Good w/o tonight. Went in feeling tired and drained from dieting and life. Went WAY over my previous GM PR from a few months ago. I won't say the 285 was easy but I was surprised how little effort it took.


----------



## King Silverback (Jan 20, 2006)

Awesome w/o, Great PR's my Friend!!!


----------



## Triple Threat (Jan 20, 2006)

Have you switched to sumo's full-time now?


----------



## Rocco32 (Jan 20, 2006)

Archangel said:
			
		

> Awesome w/o, Great PR's my Friend!!!


Thanks Angel!


----------



## Rocco32 (Jan 20, 2006)

Triple Threat said:
			
		

> Have you switched to sumo's full-time now?

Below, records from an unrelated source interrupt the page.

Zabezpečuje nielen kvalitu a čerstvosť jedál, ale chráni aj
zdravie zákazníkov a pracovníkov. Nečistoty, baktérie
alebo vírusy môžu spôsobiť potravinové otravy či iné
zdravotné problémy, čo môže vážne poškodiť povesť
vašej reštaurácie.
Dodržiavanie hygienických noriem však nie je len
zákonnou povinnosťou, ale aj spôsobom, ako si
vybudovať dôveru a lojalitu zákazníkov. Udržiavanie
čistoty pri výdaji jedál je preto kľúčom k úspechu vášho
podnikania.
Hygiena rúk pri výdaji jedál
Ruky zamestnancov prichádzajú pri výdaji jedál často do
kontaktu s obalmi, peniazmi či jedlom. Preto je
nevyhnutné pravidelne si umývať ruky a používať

Not completely. I think I'll still compete conventional, but sumo's are definately my weak point so I want to really work that. Also, that's close to the stance I take for my squats so I'm hoping my working the sumo will transfer.


----------



## CowPimp (Jan 20, 2006)

Nice workout.  Good mornings are a crucial ME lift, and you seem to be doing quite well with them.  Nice leg pressing too.  I have always sucked at leg pressing for some reason.


----------



## Rocco32 (Jan 21, 2006)

CowPimp said:
			
		

> Nice workout.  Good mornings are a crucial ME lift, and you seem to be doing quite well with them.  Nice leg pressing too.  I have always sucked at leg pressing for some reason.


Thanks Cow. I need to catch up with you on GM's!!! I'm not much of a leg presser, I think my big stomach helps with the weight load when I'm at the bottom


----------



## Rocco32 (Jan 21, 2006)

*DE Bench*

*Speed Bench-*
165 x 2, 2
185 x 2, 2, 2, 2, 2, 2

*Incline Bench-*
155 x 8
175 x 4
165 x 4
135 x 6

*Plate Raise-*
25 x 8
35 x 7, 7, 8

*Floor Press-*
155 x 6
185 x 5, 3

*T-Bar Row-*
45 x 8
70 x 8
90 x 7, 7, 7, 6

*HS Low Row-*
90 x 8
140 x 8
160 x 6

Not a bad w/o. Not happy with my endurance though. For example, on the Incline...I did 155 for 8 reps and it was easy. I just up to 175 and I've got no more in me. All following sets SUCKED!!!


----------



## King Silverback (Jan 21, 2006)

Thats a solid w/o my Friend, keep that chin up, your doin a great job imo!!!


----------



## CowPimp (Jan 21, 2006)

Rocco32 said:
			
		

> Not a bad w/o. Not happy with my endurance though. For example, on the Incline...I did 155 for 8 reps and it was easy. I just up to 175 and I've got no more in me. All following sets SUCKED!!!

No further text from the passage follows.